October 17, 2022 Review by Jose Johnny Corona, Jr.
The Wu-Tang Clan has repeatedly set the world afire since they released their 1993 debut album “Enter the Wu-Tang (36 Chambers),” and their run has been nothing short of legendary; with a solid discography, a Grammy nomination, and more than 11 million albums sold worldwide. Co-headliner Nas has also had his share of the limelight. From the start of Nas’ career and the release of his debut album, “Illmatic,” in 1994, Nas has been one of the most influential rappers to slay the game. Anytime Nas has taken the stage, all he needs is one mic to captivate the audience with his lyrical rapture!
The NY State of Mind Tour came to FivePoint Amphitheatre and straight up brought New York to Irvine. The evening was warm with a slight breeze, and everywhere you looked, there were Wu logos! This was truly a gathering of the masses that came to pay respects to the Wu-Tang Clan.
As doors opened and the concertgoers walked in, we could hear local radio station 93.5 KDAY’s DJ playing “Don’t Sweat the Technique.” Fans started to buy merch, food and brews, while others began to play cornhole, laugh, and banter. It felt like Wu family everywhere you went. The DJ beat breaks, someone shouts “Wu!” and another group responds, “Tang!” People on both sides threw up the Wu and shouted “Wu-Tang Forever!” This felt straight out of a movie.

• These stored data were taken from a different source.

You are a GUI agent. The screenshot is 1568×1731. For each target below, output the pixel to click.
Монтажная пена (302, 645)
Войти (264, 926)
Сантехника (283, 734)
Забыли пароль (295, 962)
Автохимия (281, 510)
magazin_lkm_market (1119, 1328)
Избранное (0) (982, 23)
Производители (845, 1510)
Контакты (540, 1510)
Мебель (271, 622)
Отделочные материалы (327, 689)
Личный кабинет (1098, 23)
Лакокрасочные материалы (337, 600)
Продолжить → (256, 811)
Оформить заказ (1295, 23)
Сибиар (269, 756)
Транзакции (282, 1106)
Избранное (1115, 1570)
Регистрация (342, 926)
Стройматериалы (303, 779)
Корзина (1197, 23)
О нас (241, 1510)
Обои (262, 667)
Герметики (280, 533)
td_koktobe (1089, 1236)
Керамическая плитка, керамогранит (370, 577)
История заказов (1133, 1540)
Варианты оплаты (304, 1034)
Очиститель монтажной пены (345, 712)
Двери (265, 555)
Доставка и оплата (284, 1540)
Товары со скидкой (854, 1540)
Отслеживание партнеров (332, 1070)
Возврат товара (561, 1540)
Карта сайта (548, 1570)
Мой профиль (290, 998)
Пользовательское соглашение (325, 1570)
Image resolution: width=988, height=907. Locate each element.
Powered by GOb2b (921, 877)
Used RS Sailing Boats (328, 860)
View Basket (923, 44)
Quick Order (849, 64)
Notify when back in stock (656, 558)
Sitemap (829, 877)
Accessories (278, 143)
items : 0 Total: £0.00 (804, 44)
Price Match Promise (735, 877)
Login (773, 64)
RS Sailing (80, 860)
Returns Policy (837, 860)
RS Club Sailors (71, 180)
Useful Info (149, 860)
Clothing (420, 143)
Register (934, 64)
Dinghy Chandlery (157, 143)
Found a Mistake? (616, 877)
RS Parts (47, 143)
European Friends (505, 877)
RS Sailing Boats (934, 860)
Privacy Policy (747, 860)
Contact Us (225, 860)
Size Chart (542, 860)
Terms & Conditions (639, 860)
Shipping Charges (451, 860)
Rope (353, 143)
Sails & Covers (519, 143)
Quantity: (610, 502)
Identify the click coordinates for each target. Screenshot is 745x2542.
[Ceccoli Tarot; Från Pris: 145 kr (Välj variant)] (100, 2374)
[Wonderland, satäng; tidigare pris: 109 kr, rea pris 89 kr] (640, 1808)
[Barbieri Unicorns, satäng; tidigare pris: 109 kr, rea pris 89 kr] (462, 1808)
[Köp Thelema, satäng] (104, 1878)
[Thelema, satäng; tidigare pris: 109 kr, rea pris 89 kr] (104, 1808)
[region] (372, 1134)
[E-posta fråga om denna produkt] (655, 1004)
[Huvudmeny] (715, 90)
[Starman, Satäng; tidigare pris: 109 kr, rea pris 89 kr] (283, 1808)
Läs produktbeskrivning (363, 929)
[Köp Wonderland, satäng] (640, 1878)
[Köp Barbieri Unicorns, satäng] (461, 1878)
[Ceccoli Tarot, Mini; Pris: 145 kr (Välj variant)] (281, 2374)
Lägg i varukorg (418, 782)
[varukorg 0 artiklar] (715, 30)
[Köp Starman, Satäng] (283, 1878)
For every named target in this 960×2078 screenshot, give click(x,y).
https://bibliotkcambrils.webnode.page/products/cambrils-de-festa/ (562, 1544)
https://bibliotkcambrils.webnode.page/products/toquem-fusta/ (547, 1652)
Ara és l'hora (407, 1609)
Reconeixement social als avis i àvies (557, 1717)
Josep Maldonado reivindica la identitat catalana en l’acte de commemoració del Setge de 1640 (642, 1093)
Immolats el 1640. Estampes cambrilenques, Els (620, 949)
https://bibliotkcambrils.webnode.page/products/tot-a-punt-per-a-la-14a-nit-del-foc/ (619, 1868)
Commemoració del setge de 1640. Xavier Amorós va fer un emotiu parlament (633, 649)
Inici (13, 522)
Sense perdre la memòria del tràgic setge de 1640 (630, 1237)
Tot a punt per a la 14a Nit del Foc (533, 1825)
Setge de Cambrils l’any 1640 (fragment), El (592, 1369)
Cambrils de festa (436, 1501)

I made my way to my seat as fans visited the Jack Daniel’s booth to take selfies. Party vibes were in the air, along with the bomb food smells of warm pretzels and pub cheese. From the food to the brews, there were smiles all around.
I met a father and his sons who were there for Wu, but were extra excited to see Nas. One son in his early 20s said he was able to recite most of “Illmatic” by the time he was three, and now, here he is, grown up and with his dad and brothers, ready for an epic show.
It was at this time I learned this would be a real NY style hip-hop show… Busta Rhymes was performing! I was amped for this news. Since hitting the scene with Leaders of the New School, Busta has led the way with his unique style.
Once the show started, it never stopped; there was no intermission. It was a real New York style show.
The NY State of Mind Tour spans 25 cities and gives us a mere glimpse into the careers of some of the most influential MCs to grace the stage. DJ Scratch took us on an educational tour of New York via tunes. Playing music from all the boroughs that made hip hop what it has become.
The show went back and forth between the Wu-Tang and Nas, with Busta Rhymes having short guest appearances in between. Wu-Tang and Nas went back-to-back and toe-to-toe, coming at each other, and perfectly running through a variety of heavy hits that felt like we were getting pummeled by Mike Tyson.
Nas brought it with hits like “New York State of Mind,” “The World Is Yours,” “It Ain’t Hard To Tell,” “Made You Look,” “Hate Me Now,” and “If I Ruled the World,” which was brilliantly mixed with Tears for Fears’ “Everybody Wants to Rule the World.”
The stage gave us New York with the Statue of Liberty on one side, and huge monitors that showed rapid-fire scenes from 1990s NYC that drew you in and kept ya locked! The time seemed to stand still as the show fell short of three hours.
What I loved most about the event was the consistency and fluidity of the entire show. It was a game of chess when most shows are playing checkers. Witnessing the abbot himself overseeing his production, being executed properly. I mean, how the heck do you get that many different personalities to put their egos aside to play a particular role for the betterment of the crews?
I also really loved the NY style of a show with no breaks. Constant pressure, constant movement. Each emcee positively contributed to each other from one track to the next. It was smooth, instead of yelling over each other on the mics, and using songs where they featured each other to transition between acts. The RZA started the Wu set, introducing each of the MCs and telling the story of Wu through hits like “Protect Ya Neck,” “Can It Be All So Simple,” and “C.R.E.A.M.” Then slicing in Raekwon’s “Verbal Intercourse” to flow into the Nas set. Step in Busta Rhymes.
Busta took us into a magical fast ride that sounded like beat machine methodically cutting though his rhymes like hot steel through butter. At one point, he let us know the sounds you hear on the record are the same sounds you hear onstage, as he proceeded to spit verses faster than the mic could take it.
Wu-Tang gave tribute to O.D.B. thru Young Dirty Bastard and gave us a glimpse of the magic behind the unique style he brought. With everyone onstage, Busta let us know, “This tour, and everyone on the stage represents 30 years of friendship.
Thirty years of brotherhood. Thirty years of upholding the integrity of this hip-hop shit. Thirty years of learning as we went along. Now we’ve mastered it. Y’all are really in trouble with what we’re about to do.”
Many times hip-hop shows can be the worst with hype men with mics that are too hot and emcees fighting for time, yelling over each other. Bad sound boys who let the box get too distorted to understand. This show did not have any of that bullshit!
Simply said. Busta killed it with energy. Nas killed it with class. Wu-Tang absolutely murdered.